"I never thought in my wildest dreams that I would be coming to play a concert in my home state," says Wendy Koons Meir.
Todd Rosenberg Photography
For violinist Wendy Koons Meir, the Chicago Symphony’s tour concert Jan. 28 in Stillwater, Oklahoma, will amount to a homecoming.
Stillwater is just 66 miles from Oklahoma City, where she was born and became interested in music. As a high-school student, she attended the Oklahoma Summer Arts Institute for five summers and performed with the Oklahoma Youth Orchestra. One of her teachers was Lacy McLarry, the concertmaster of Oklahoma City Symphony Orchestra and its successor, the Oklahoma City Philharmonic.
For a feature published in Ovations magazine, Koons Meir spoke about returning home on this tour and working with Riccardo Muti, the CSO’s music director since 2010. “He’s probably the clearest conductor that there is, and then there’s his musicianship and his passion for the music,” she said. “When we do Verdi with him, it doesn’t get better than that.
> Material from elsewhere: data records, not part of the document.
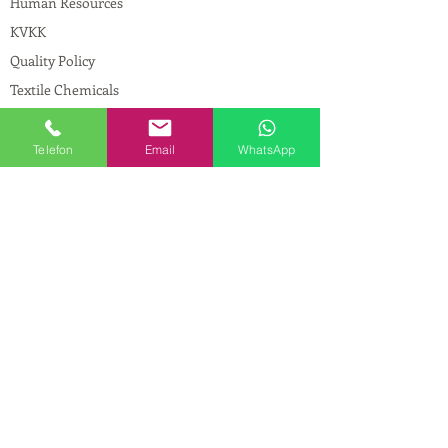
Human Resources
KVKK
Quality Policy
Textile Chemicals
Paint Construction Chemicals
Pharmaceutical Chemicals
Telefon
Email
WhatsApp
© Copyright
CONTACT
Address:
Maslak Mah. Hadımkoruyolu Cad. No:2
, 34398
Sarıyer-İstanbul
Phone:
0212 924 18 58
Fax:
0212 593 83 31
Mobile:
0554 149 54 20
E-mail:
info@birpakimya.com.tr
© 2021 All Rights Reserved by Birpak Kimya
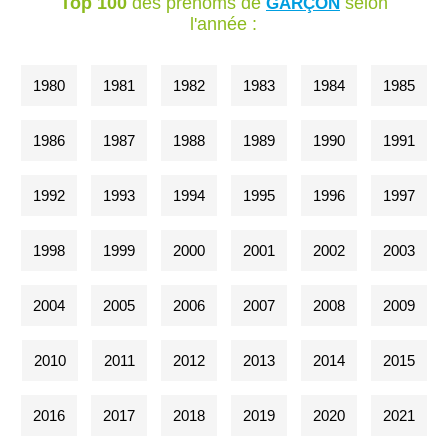
Top 100
des prénoms de
selon
GARÇON
l'année :
1980
1981
1982
1983
1984
1985
1986
1987
1988
1989
1990
1991
1992
1993
1994
1995
1996
1997
1998
1999
2000
2001
2002
2003
2004
2005
2006
2007
2008
2009
2010
2011
2012
2013
2014
2015
2016
2017
2018
2019
2020
2021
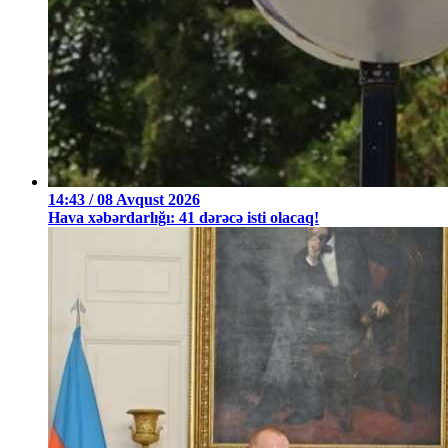
14:43 / 08 Avqust 2026
Hava xəbərdarlığı: 41 dərəcə isti olacaq!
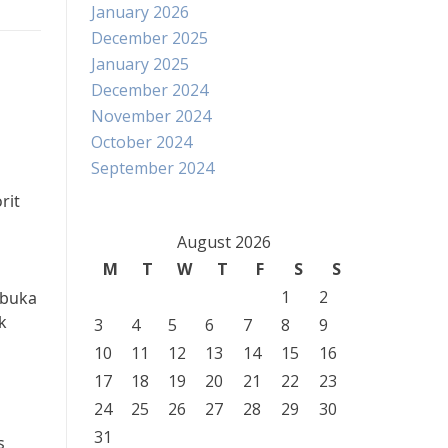
January 2026
December 2025
January 2025
December 2024
November 2024
October 2024
September 2024
rit
August 2026
M
T
W
T
F
S
S
1
2
rbuka
k
3
4
5
6
7
8
9
10
11
12
13
14
15
16
17
18
19
20
21
22
23
24
25
26
27
28
29
30
31
s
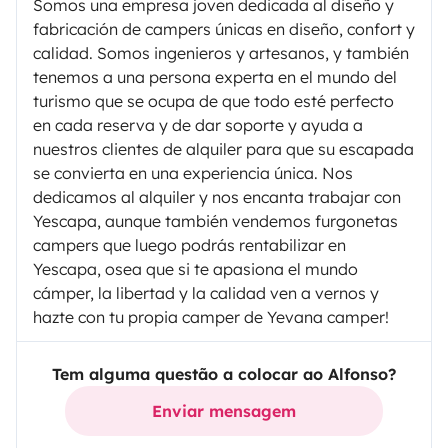
Somos una empresa joven dedicada al diseño y
fabricación de campers únicas en diseño, confort y
calidad. Somos ingenieros y artesanos, y también
tenemos a una persona experta en el mundo del
turismo que se ocupa de que todo esté perfecto
en cada reserva y de dar soporte y ayuda a
nuestros clientes de alquiler para que su escapada
se convierta en una experiencia única. Nos
dedicamos al alquiler y nos encanta trabajar con
Yescapa, aunque también vendemos furgonetas
campers que luego podrás rentabilizar en
Yescapa, osea que si te apasiona el mundo
cámper, la libertad y la calidad ven a vernos y
hazte con tu propia camper de Yevana camper!
Tem alguma questão a colocar ao Alfonso?
Enviar mensagem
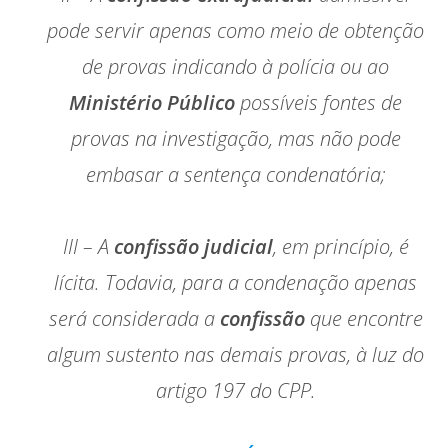
pode servir apenas como meio de obtenção
de provas indicando à polícia ou ao
Ministério Público
possíveis fontes de
provas na investigação, mas não pode
embasar a sentença condenatória;
III – A
confissão judicial
, em princípio, é
lícita. Todavia, para a condenação apenas
será considerada a
confissão
que encontre
algum sustento nas demais provas, à luz do
artigo 197 do CPP.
“I mentioned the clarity of his beat because when you watch him conduct, you don’t see all of these extra huge motions that have nothing to do with the music,” she said. “That’s all about how it makes the conductor look. He’s old school, and he ‘shows the phrase.’ He’s there when you need him, and he gets out of the way when you don’t.
“He constantly reminds you to listen to the sound that you’re making and listen to what the others are doing, and blend with that and support it, or come out if you have the melody. It’s not a struggle to know where to play, so you’re not scrambling around with somebody who is actually messing you up.”
Koons Meir is especially glad to be performing in Oklahoma. “I was very surprised when they announced the schedule for the tour and mentioned Stillwater. I said, ‘what?’ I’m looking forward to playing there and just being back there. I never thought in my wildest dreams that I would be coming to play a concert in my home state.
“It’s very special to be able to come and say to all those people who, by just buying a ticket and supporting the arts — all those people who did that when I was growing up — that they enabled me to make it into one of the top orchestras in the world.”